*GIVEN DATA*.
%%

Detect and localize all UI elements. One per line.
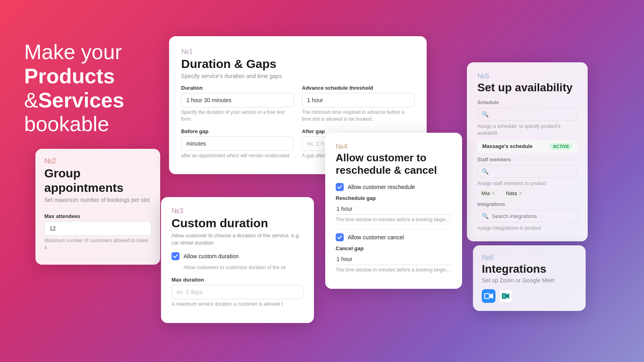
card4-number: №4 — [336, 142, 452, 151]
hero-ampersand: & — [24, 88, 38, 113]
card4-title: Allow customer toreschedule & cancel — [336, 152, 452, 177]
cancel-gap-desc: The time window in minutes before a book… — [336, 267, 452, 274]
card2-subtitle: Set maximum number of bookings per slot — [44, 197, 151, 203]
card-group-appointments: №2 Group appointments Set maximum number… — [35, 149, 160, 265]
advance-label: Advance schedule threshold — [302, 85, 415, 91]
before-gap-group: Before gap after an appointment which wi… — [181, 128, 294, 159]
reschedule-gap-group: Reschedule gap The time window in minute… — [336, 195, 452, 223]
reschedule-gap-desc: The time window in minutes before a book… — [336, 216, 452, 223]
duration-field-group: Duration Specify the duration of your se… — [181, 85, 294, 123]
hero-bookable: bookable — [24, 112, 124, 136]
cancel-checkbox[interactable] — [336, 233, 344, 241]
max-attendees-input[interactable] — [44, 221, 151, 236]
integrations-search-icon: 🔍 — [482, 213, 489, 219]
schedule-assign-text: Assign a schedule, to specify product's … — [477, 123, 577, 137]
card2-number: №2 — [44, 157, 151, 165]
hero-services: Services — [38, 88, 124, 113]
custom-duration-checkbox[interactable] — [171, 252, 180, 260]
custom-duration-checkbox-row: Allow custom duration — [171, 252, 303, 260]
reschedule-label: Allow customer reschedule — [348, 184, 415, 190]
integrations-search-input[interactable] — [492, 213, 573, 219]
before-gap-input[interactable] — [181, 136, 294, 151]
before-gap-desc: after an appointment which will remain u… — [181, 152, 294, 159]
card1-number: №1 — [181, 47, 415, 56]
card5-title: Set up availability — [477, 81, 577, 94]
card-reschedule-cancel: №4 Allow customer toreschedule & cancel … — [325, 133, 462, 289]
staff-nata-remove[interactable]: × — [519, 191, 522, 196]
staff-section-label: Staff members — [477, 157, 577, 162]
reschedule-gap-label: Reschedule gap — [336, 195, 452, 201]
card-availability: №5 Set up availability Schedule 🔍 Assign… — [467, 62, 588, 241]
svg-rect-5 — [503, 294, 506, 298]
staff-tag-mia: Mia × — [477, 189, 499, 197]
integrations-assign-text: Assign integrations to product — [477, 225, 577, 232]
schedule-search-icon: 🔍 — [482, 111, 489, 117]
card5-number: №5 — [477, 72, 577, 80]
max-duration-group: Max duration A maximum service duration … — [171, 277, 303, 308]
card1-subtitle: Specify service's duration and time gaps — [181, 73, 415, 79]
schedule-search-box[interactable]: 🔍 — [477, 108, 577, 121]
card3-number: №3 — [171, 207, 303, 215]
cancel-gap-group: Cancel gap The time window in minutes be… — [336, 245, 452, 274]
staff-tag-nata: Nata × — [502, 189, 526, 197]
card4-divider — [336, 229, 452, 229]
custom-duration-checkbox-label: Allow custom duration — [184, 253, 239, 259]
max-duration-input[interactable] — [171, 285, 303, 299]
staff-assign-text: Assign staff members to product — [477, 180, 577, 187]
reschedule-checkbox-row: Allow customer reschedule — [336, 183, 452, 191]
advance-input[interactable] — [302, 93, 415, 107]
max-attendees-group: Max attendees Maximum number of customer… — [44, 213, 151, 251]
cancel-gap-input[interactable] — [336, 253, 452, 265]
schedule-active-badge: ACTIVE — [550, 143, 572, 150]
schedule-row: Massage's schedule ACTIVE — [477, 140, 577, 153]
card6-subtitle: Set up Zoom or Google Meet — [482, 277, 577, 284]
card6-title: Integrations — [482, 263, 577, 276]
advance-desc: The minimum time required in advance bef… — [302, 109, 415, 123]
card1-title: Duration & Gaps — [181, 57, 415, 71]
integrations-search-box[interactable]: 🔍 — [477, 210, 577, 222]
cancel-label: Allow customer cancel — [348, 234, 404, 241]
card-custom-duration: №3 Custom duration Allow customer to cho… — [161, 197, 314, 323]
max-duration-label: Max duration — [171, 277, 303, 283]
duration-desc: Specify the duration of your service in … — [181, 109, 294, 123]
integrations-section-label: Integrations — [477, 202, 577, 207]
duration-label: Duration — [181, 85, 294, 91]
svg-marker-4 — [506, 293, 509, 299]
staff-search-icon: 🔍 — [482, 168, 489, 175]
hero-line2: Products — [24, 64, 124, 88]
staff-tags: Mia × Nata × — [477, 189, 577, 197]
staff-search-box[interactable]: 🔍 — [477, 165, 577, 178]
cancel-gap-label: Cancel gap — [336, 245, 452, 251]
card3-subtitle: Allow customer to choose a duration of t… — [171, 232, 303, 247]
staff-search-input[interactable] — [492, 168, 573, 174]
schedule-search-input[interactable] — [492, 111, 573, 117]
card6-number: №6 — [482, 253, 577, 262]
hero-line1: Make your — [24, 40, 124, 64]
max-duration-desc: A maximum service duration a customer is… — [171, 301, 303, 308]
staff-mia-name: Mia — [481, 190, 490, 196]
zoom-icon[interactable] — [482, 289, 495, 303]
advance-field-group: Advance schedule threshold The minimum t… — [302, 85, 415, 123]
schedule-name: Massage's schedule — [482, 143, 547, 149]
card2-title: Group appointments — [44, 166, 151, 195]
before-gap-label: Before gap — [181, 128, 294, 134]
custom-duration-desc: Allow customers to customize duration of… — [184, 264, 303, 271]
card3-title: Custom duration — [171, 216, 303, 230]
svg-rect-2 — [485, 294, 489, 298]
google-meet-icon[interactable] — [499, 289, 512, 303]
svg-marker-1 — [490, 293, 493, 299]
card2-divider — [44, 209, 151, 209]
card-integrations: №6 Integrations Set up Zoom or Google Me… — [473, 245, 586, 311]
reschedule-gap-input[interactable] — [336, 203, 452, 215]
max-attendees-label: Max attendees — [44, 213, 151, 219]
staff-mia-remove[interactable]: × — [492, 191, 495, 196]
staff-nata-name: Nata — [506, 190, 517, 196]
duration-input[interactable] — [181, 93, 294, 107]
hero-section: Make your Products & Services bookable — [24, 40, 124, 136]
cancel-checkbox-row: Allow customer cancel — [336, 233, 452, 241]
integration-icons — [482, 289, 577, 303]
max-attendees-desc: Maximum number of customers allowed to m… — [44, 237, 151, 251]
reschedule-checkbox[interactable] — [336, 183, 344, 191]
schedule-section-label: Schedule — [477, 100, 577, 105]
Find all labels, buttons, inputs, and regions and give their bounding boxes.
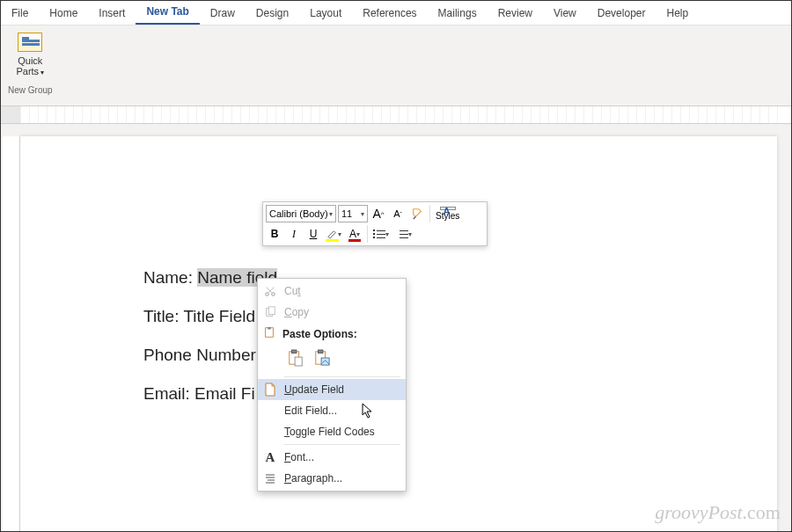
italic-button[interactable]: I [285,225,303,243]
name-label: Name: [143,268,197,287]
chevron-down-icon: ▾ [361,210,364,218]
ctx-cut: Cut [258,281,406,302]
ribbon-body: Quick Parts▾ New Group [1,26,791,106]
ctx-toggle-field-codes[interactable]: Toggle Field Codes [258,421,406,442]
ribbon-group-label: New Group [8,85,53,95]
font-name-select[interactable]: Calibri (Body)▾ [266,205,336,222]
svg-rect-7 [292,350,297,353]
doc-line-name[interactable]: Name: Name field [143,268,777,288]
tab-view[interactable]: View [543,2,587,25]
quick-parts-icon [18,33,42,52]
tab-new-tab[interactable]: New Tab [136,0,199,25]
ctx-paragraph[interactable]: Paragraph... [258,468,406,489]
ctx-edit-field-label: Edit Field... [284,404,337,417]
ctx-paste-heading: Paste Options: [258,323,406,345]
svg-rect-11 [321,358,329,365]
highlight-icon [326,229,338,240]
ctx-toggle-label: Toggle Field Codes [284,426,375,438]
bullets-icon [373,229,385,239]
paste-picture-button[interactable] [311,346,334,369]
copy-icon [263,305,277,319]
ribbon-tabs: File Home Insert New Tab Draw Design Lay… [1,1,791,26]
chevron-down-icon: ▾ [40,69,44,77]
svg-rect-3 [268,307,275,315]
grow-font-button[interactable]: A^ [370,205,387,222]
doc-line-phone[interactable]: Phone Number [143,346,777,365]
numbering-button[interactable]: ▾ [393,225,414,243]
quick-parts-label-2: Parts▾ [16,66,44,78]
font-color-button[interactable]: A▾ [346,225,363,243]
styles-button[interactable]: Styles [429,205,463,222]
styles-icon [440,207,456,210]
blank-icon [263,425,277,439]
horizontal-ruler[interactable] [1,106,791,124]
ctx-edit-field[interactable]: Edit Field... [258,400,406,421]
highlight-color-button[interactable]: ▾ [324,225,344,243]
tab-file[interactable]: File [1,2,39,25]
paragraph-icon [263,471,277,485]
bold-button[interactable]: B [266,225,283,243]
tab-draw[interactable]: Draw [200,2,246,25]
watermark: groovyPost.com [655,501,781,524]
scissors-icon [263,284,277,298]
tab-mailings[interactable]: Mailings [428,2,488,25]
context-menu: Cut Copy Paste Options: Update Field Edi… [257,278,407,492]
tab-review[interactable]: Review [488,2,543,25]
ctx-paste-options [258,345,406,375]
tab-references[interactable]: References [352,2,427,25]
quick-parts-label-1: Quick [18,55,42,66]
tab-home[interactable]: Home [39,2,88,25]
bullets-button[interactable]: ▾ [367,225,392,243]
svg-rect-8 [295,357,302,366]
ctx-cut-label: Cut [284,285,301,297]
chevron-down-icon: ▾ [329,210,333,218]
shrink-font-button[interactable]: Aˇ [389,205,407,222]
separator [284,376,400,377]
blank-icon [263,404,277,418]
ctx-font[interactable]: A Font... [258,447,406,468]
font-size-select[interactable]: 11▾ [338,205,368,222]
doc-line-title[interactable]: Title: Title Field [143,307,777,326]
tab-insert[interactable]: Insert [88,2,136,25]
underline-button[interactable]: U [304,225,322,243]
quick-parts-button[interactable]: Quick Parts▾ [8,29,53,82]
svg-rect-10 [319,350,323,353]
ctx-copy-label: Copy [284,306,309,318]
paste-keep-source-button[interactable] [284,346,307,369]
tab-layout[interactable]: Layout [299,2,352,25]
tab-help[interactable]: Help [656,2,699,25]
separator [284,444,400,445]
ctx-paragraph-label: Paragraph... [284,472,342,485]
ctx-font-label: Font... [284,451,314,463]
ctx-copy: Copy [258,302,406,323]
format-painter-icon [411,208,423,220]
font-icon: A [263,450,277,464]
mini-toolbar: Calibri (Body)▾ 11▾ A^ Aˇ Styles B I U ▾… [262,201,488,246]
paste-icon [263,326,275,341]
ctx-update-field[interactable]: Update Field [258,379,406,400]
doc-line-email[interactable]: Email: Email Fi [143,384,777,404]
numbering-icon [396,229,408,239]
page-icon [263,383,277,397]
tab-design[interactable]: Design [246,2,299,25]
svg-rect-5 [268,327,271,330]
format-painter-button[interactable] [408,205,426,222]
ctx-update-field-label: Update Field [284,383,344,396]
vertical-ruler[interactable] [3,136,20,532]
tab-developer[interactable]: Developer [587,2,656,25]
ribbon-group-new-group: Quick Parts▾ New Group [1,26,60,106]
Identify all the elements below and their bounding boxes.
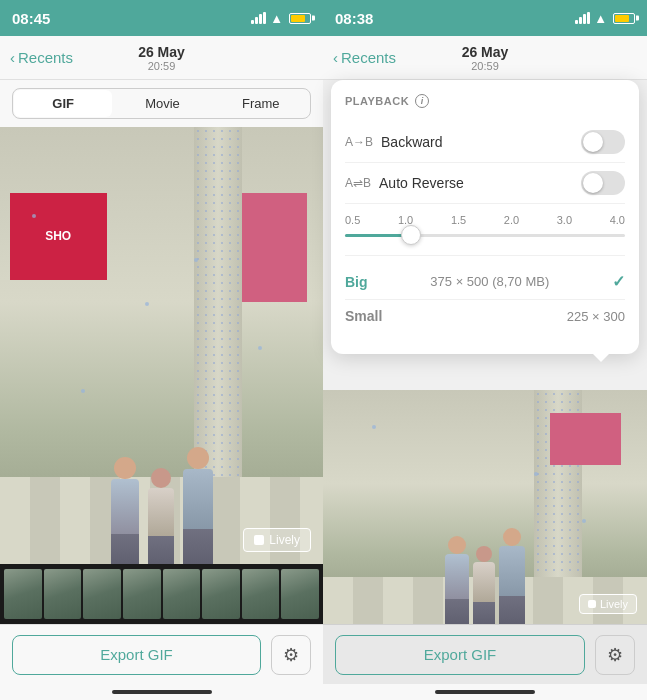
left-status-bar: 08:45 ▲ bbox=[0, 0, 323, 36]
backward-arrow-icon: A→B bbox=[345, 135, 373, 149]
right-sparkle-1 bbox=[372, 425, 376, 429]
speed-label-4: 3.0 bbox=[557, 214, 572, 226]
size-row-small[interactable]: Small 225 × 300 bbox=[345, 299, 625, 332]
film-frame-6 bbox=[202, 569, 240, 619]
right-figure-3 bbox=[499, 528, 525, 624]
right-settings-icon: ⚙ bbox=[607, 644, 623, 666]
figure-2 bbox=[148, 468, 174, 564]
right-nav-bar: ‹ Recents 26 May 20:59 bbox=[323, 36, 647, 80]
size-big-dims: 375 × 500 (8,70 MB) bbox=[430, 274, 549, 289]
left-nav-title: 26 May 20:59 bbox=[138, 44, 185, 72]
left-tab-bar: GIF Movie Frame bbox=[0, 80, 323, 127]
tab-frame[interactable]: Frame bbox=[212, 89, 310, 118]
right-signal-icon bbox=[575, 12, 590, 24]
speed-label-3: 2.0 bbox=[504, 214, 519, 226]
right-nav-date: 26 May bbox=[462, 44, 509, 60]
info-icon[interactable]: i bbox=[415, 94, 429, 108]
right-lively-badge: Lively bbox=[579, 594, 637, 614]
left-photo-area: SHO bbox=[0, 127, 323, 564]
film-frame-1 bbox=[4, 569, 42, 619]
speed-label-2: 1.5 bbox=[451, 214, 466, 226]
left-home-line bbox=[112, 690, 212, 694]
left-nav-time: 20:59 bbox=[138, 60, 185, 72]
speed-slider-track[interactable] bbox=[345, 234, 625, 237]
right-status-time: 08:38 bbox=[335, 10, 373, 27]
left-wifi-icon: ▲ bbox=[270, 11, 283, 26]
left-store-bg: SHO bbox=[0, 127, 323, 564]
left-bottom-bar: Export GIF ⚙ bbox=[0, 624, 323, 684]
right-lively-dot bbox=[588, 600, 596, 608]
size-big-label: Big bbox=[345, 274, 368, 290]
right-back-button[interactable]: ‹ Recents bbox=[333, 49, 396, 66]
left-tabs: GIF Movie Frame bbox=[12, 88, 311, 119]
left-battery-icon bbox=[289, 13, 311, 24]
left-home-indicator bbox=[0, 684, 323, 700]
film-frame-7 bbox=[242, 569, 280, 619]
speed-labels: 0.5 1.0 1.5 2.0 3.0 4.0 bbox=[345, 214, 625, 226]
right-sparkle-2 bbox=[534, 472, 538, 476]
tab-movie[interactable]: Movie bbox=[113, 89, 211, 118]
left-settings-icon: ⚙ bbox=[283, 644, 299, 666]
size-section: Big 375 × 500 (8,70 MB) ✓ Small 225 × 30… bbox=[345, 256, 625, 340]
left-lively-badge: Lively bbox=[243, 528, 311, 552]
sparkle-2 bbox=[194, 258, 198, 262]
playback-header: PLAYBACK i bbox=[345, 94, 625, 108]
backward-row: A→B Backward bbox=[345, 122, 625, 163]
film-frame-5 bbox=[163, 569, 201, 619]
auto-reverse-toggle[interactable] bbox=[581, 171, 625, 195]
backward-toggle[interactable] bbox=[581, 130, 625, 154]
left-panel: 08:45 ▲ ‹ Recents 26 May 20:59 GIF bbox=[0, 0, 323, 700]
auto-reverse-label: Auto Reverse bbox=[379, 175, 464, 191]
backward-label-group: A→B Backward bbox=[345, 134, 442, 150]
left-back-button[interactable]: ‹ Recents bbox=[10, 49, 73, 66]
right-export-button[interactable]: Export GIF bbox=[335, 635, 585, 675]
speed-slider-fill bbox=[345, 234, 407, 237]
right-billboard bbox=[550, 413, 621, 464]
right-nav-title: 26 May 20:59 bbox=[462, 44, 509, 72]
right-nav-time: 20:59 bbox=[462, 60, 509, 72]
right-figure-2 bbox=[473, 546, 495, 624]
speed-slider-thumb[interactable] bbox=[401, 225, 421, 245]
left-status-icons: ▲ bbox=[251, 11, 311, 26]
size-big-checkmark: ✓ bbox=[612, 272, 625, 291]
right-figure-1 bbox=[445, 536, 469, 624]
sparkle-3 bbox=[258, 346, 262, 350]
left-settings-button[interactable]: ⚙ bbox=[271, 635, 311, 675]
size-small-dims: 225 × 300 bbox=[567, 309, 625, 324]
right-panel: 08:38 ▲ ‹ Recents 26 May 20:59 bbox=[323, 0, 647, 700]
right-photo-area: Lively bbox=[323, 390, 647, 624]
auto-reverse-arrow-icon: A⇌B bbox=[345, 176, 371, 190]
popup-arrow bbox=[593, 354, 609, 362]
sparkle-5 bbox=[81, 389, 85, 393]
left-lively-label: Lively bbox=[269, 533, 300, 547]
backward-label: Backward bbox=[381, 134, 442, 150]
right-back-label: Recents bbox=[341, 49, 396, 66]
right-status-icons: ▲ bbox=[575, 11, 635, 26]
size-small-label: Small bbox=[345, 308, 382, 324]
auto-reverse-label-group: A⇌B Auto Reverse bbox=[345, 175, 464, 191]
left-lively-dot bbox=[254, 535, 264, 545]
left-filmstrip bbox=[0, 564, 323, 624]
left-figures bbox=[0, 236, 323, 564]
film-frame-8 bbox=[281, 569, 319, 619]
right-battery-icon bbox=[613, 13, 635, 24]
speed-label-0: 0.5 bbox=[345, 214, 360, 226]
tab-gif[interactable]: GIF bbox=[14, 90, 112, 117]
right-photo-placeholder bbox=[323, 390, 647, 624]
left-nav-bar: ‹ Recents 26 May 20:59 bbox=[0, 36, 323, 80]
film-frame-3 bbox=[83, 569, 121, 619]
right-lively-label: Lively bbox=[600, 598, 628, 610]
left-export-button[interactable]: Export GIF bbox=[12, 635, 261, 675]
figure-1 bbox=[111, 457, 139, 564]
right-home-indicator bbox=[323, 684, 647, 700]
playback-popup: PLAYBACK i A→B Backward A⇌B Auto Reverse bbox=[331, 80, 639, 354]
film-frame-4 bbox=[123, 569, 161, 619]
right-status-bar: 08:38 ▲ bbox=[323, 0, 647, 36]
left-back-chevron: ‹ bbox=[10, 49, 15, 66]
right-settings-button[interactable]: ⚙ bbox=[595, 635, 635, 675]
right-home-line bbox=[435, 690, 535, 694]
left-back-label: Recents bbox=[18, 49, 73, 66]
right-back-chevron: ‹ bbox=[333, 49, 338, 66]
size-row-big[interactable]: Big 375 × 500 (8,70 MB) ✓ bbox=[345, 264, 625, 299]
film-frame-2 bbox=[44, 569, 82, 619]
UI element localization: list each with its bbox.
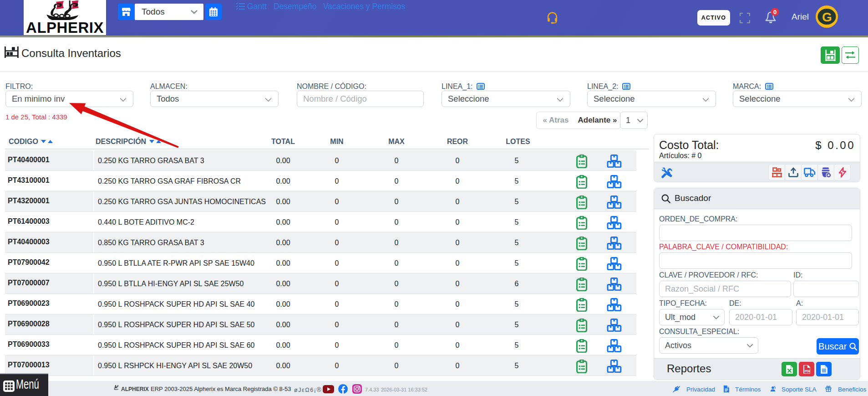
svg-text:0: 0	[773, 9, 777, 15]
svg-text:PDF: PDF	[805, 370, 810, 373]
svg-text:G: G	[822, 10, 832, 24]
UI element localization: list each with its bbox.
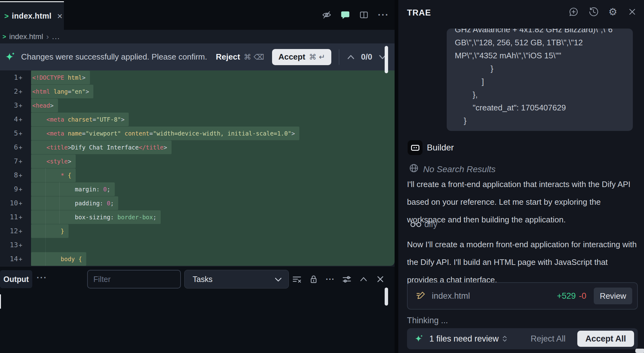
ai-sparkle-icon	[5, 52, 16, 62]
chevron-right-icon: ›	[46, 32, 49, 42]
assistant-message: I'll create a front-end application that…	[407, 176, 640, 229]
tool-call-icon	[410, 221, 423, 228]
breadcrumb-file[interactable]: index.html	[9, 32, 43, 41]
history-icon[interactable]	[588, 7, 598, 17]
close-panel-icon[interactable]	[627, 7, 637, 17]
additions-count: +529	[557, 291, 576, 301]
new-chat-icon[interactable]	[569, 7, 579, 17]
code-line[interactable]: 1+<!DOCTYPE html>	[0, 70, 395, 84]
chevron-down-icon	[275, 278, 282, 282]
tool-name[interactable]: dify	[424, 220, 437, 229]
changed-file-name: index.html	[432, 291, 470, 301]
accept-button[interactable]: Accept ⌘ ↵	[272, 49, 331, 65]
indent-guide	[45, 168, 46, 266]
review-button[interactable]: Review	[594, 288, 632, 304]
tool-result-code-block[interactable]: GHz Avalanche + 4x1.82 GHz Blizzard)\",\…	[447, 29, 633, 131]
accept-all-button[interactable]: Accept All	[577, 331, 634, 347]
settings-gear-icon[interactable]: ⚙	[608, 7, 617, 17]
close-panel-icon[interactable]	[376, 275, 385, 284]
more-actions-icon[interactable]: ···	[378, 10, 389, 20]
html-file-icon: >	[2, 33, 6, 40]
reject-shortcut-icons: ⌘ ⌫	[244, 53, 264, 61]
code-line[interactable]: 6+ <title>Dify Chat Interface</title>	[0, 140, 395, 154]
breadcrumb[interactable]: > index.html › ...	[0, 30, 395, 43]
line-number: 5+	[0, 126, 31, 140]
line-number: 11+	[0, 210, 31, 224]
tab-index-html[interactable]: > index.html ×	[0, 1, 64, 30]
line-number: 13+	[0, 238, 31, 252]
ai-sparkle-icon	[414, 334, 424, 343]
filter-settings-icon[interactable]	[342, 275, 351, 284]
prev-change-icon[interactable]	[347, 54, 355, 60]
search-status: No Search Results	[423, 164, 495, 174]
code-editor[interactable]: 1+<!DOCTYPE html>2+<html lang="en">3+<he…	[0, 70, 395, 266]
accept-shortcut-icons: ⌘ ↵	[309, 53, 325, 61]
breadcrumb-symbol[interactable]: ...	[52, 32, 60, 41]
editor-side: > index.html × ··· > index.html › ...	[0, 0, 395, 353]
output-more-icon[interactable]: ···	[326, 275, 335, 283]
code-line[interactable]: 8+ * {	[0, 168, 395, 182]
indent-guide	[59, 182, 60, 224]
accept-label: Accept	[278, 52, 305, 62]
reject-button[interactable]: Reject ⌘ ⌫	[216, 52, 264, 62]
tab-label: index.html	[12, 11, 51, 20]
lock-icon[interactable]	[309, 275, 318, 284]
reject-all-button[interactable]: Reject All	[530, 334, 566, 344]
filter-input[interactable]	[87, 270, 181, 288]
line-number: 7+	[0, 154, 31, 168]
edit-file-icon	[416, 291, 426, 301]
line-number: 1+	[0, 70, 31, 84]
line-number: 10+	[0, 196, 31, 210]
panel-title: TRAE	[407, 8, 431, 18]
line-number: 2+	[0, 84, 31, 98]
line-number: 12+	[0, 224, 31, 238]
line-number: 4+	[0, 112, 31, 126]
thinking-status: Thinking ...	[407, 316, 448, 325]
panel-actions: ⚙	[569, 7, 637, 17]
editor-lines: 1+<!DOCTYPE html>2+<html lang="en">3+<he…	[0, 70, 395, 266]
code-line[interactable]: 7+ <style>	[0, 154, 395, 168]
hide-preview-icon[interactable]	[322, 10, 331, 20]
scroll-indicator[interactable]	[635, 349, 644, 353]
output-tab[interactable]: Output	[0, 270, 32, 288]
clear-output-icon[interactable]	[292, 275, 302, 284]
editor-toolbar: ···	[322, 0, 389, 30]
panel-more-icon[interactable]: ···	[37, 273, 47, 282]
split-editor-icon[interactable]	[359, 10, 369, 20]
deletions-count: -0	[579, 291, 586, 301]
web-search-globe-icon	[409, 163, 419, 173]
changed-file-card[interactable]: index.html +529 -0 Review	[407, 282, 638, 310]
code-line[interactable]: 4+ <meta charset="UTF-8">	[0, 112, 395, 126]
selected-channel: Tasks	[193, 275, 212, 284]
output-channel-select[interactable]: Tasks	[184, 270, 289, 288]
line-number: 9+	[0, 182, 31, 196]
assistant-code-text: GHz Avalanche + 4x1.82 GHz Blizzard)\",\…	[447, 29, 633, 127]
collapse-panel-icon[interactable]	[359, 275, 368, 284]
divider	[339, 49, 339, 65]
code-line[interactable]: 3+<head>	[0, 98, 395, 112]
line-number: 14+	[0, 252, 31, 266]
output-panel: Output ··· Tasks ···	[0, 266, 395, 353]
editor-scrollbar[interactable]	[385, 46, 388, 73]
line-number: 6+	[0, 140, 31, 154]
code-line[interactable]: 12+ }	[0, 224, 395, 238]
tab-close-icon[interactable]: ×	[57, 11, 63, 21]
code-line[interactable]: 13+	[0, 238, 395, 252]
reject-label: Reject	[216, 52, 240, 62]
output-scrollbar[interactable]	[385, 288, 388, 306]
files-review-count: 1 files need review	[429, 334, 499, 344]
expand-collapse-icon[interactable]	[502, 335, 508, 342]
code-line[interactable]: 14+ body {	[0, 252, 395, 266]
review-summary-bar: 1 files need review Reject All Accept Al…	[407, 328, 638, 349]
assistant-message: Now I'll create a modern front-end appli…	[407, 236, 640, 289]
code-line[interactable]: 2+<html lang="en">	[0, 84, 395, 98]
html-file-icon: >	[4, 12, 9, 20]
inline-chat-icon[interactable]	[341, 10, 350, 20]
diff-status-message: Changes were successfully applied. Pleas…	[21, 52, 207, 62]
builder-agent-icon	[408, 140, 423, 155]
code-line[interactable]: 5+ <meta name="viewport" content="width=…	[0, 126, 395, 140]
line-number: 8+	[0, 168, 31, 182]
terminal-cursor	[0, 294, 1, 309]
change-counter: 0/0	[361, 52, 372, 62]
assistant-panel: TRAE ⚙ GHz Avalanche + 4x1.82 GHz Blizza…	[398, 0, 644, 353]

%%

*PROBLEM STATEMENT*.
Scan the material above. Copy each line where "create" occurs.

*COMPLETED EXERCISE*.
assistant-message: I'll create a front-end application that…	[407, 176, 640, 229]
assistant-message: Now I'll create a modern front-end appli…	[407, 236, 640, 289]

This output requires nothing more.